Arctocephalus pusillus is the largest and most robust member of the fur seals. It has a broad, flat head with a pointed snout that may be slightly upturned. It has external ear flaps (pinnae) and its whiskers (vibrissae) are long, possibly extending past the pinnae, especially in adult males. The fore-flippers are covered with sparse hairs over about three-quarters of their length. The hind flippers are short relative to the large body, with short, fleshy tips on the digits. The size and weight of the brown fur seal depend on the subspecies; the Southern African subspecies is, on average, slightly larger than the Australian subspecies. Males of the African subspecies (A. p. pusillus) are 2.3 m in length on average and weigh 200–300 kg. Females are smaller, averaging 1.8 m in length and typically weighing 120 kg. Males of the Australian subspecies (A. p. doriferus) are 2.0–2.2 m in length and weigh 190–280 kg. Females are 1.2–1.8 m length and weigh 36–110 kg.

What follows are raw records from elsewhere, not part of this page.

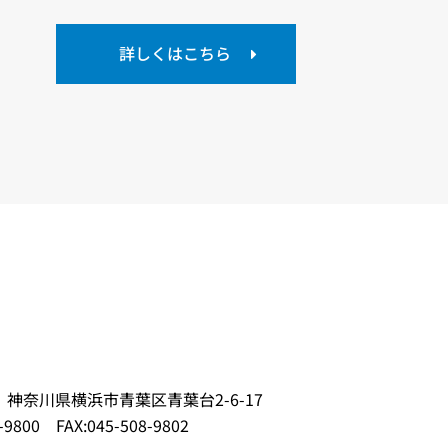
詳しくはこちら
62 神奈川県横浜市青葉区青葉台2-6-17
-9800
FAX:045-508-9802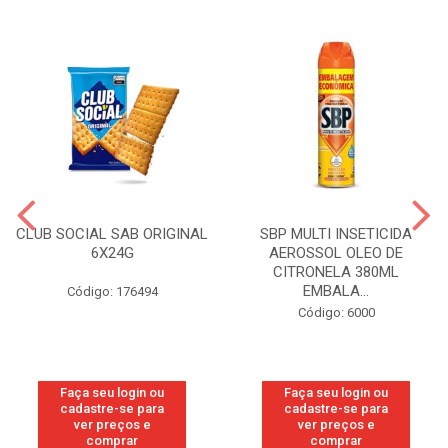
CLUB SOCIAL SAB ORIGINAL
SBP MULTI INSETICIDA
6X24G
AEROSSOL OLEO DE
CITRONELA 380ML
EMBALA...
Código: 176494
Código: 6000
Faça seu login ou
Faça seu login ou
cadastre-se para
cadastre-se para
ver preços e
ver preços e
comprar
comprar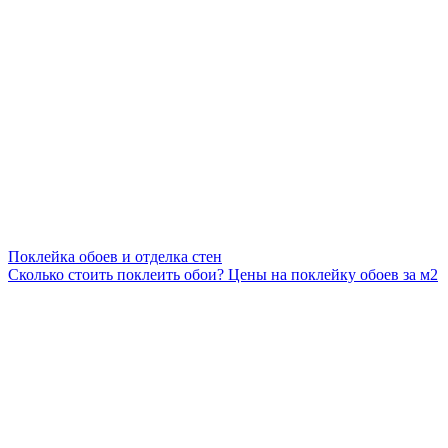
Поклейка обоев и отделка стен
Сколько стоить поклеить обои? Цены на поклейку обоев за м2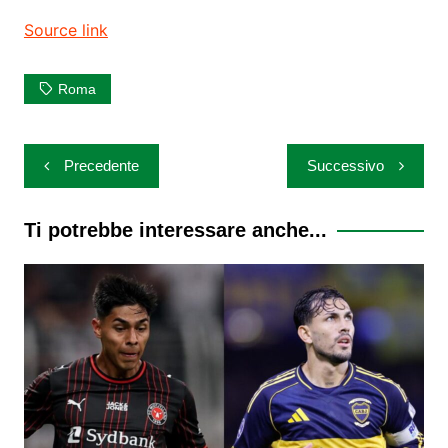
Source link
Roma
Navigazione
Precedente
Successivo
articoli
Ti potrebbe interessare anche...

Adult male Cape fur seals are dark gray to brown, with a darker mane of short, coarse hairs and a lighter belly, while adult females are light brown to gray, with a light throat and darker back and belly. The fore-flippers of the fur seal are dark brown to black. Pups are born black, molting to gray with a pale throat within 3–5 months. The skull of the African subspecies has a larger crest between the mastoid process and the jugular process of the exoccipital.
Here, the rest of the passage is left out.